To an F1 fan, a wet race at Spa is about as good as it gets. But Fleet Street are still in love with the cricket, and ITV’s coverage was just plain awful.
All eyes are on The Guardian this week with its much-vaunted launch to a new not-quite-tabloid, not-quite-broadsheet Berliner format. F1 gets an awkwardly laid-out four columns on page 13 of the new daily sports pull-out. It’s a good write-up, as ever, with a good piece on the political problems of the day (Minardi, Red Bull, Mosley, Michelin) and a tasty shot of the championship duellists.

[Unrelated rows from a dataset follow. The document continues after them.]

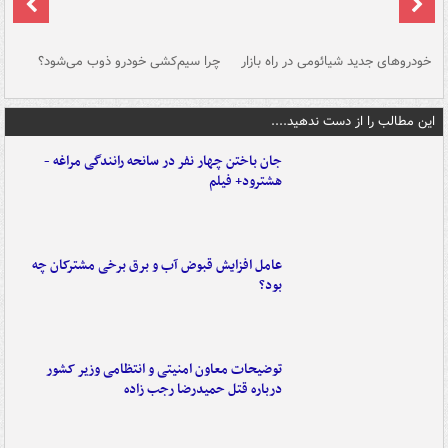
خودروهای جدید شیائومی در راه بازار
چرا سیم‌کشی خودرو ذوب می‌شود؟
شو
این مطالب را از دست ندهید....
جان باختن چهار نفر در سانحه رانندگی مراغه -
هشترود+ فیلم
عامل افزایش قبوض آب و برق برخی مشترکان چه
بود؟
توضیحات معاون امنیتی و انتظامی وزیر کشور
درباره قتل حمیدرضا رجب زاده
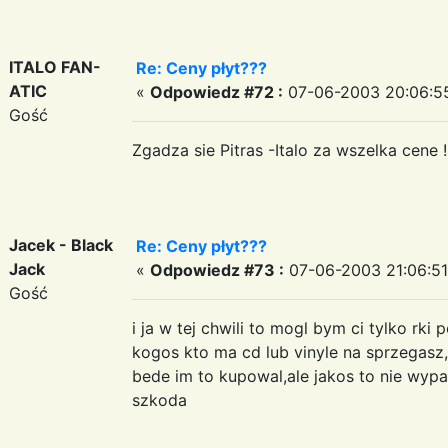
ITALO FAN-
Re: Ceny płyt???
ATIC
«
Odpowiedz #72 :
07-06-2003 20:06:5
Gość
Zgadza sie Pitras -Italo za wszelka cene !!
Jacek - Black
Re: Ceny płyt???
Jack
«
Odpowiedz #73 :
07-06-2003 21:06:51
Gość
i ja w tej chwili to mogl bym ci tylko rki 
kogos kto ma cd lub vinyle na sprzegas
bede im to kupowal,ale jakos to nie wypa
szkoda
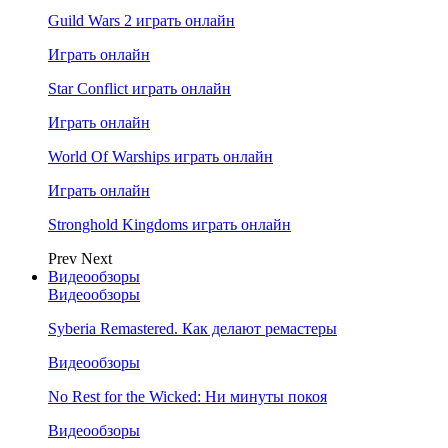
Guild Wars 2 играть онлайн
Играть онлайн
Star Conflict играть онлайн
Играть онлайн
World Of Warships играть онлайн
Играть онлайн
Stronghold Kingdoms играть онлайн
Prev
Next
Видеообзоры
Видеообзоры
Syberia Remastered. Как делают ремастеры
Видеообзоры
No Rest for the Wicked: Ни минуты покоя
Видеообзоры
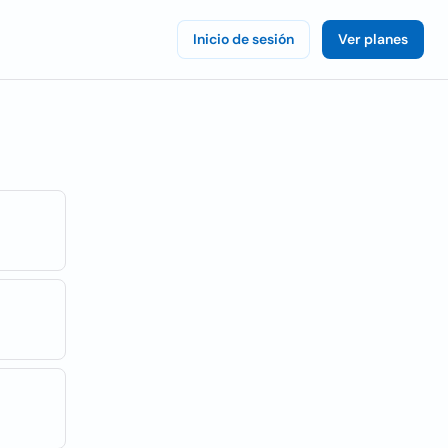
Inicio de sesión
Ver planes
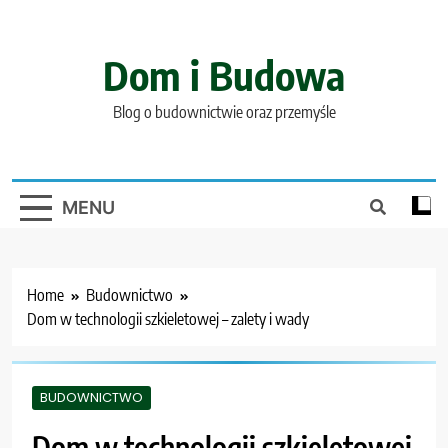
Skip
to
content
Dom i Budowa
Blog o budownictwie oraz przemyśle
MENU
Home
Budownictwo
Dom w technologii szkieletowej – zalety i wady
BUDOWNICTWO
Dom w technologii szkieletowej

The Daily Telegraph are languishing in Victorian broadsheet times in more than one sense of the phrase. Having manhandled your way past endless shots of men in white trousers you find a decent, if insultingly perfunctory piece on the Spa action by Kevin Garside. He does teasingly point out that only one driver in F1 history has won six races but not the championship…and then not tell us who (it was Michael Schumacher in 1998).
The Times devotes a full (tabloid) page to the race, but Kevin Eason unfairly hints at responsibility on Juan Pablo Montoya’s part for the late-race collision between him and Antonio Pizzonia. That the stewards laid the blame firmly at Pizzonia’s feet is not mentioned.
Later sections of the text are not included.